Yes, cryptocurrency trading and exchange are officially banned by the Bangladesh Bank since 2021. Banks are prohibited from processing crypto transactions, and financial institutions face penalties for compliance violations. However, there is no specific law that criminalizes individual users holding or sending crypto, which creates a legal gray area that many exploit through peer-to-peer networks.
How do people in Bangladesh buy and sell crypto if it’s banned?

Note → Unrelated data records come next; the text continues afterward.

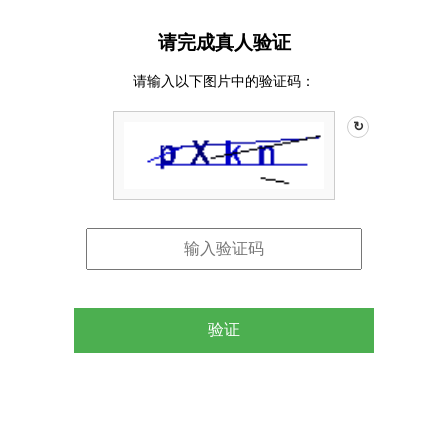
请完成真人验证
请输入以下图片中的验证码：
↻
验证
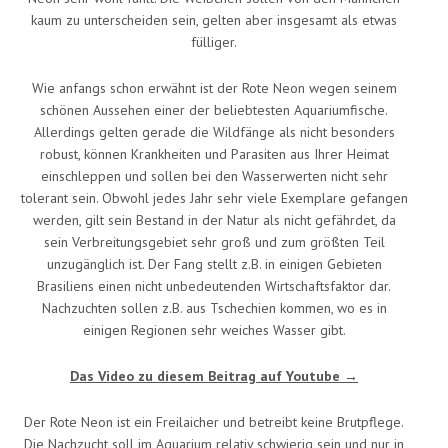
kaum zu unterscheiden sein, gelten aber insgesamt als etwas
fülliger.
Wie anfangs schon erwähnt ist der Rote Neon wegen seinem
schönen Aussehen einer der beliebtesten Aquariumfische.
Allerdings gelten gerade die Wildfänge als nicht besonders
robust, können Krankheiten und Parasiten aus Ihrer Heimat
einschleppen und sollen bei den Wasserwerten nicht sehr
tolerant sein. Obwohl jedes Jahr sehr viele Exemplare gefangen
werden, gilt sein Bestand in der Natur als nicht gefährdet, da
sein Verbreitungsgebiet sehr groß und zum größten Teil
unzugänglich ist. Der Fang stellt z.B. in einigen Gebieten
Brasiliens einen nicht unbedeutenden Wirtschaftsfaktor dar.
Nachzuchten sollen z.B. aus Tschechien kommen, wo es in
einigen Regionen sehr weiches Wasser gibt.
Das Video zu diesem Beitrag auf Youtube →
Der Rote Neon ist ein Freilaicher und betreibt keine Brutpflege.
Die Nachzucht soll im Aquarium relativ schwierig sein und nur in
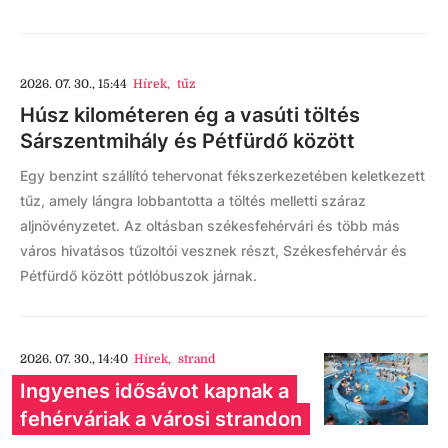
2026. 07. 30., 15:44
Hírek
,
tűz
Húsz kilométeren ég a vasúti töltés
Sárszentmihály és Pétfürdő között
Egy benzint szállító tehervonat fékszerkezetében keletkezett
tűz, amely lángra lobbantotta a töltés melletti száraz
aljnövényzetet. Az oltásban székesfehérvári és több más
város hivatásos tűzoltói vesznek részt, Székesfehérvár és
Pétfürdő között pótlóbuszok járnak.
2026. 07. 30., 14:40
Hírek
,
strand
Ingyenes idősávot kapnak a
fehérváriak a városi strandon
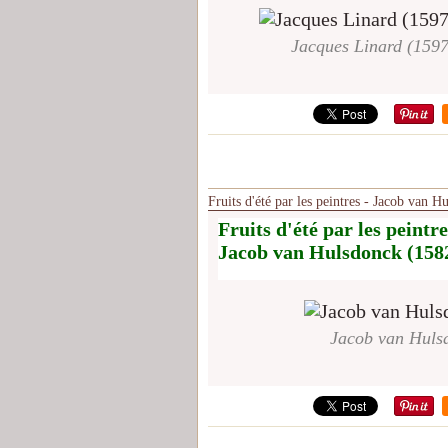
Jacques Linard (1597-
Fruits d'été par les peintres - Jacob van 
Fruits d'été par les peintre
Jacob van Hulsdonck (1582
Jacob van Huls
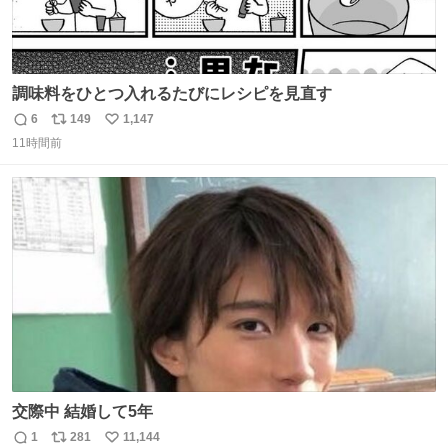
調味料をひとつ入れるたびにレシピを見直す
6
149
1,147
返
リ
い
11時間前
信
ポ
い
数
ス
ね
ト
数
数
交際中 結婚して5年
1
281
11,144
返
リ
い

Most users access international crypto exchanges like Binance or OKX using VPNs. They buy stablecoins like USDT and trade them directly with local sellers via WhatsApp, Telegram, or in-person meetups. These sellers - often small shop owners or mobile phone dealers - exchange USDT for Bangladeshi Taka (BDT) in cash. No bank is involved, making the transactions hard to track or stop.
Why do Bangladeshis prefer stablecoins over Bitcoin?
Stablecoins like USDT are pegged to the U.S. dollar, so their value stays steady. This makes them ideal for remittances - users don’t want to risk losing money because Bitcoin’s price dropped while the transfer was processing. Bitcoin is too volatile for sending family money. USDT is digital cash. Simple. Reliable. Practical.
How many people in Bangladesh use cryptocurrency?
As of 2025, there are an estimated 3.1 million verified crypto users in Bangladesh, according to CoinLaw and Chainalysis. This number doesn’t include unverified users or those who use crypto occasionally, so the real number could be closer to 4 million. With a population of 170 million, that means roughly 1 in 50 people uses crypto regularly.
Why isn’t the government cracking down harder on crypto users?
Cracking down on millions of ordinary users would cause massive social unrest. Bangladesh relies on over $20 billion in annual remittances - money sent home by workers abroad. Crypto is now the most efficient way to get that money to families. Shutting it down could hurt the economy and destabilize households. The government is caught between enforcing an unpopular ban and risking economic damage.
Could Bangladesh legalize crypto in the future?
Yes, and many analysts believe it’s inevitable. With 3.1 million active users and growing remittance needs, the ban is unsustainable. Countries like Nigeria and Vietnam have moved from banning to regulating crypto. Bangladesh may follow suit, especially if neighboring India or Pakistan introduce clearer frameworks. The real question isn’t if - but when.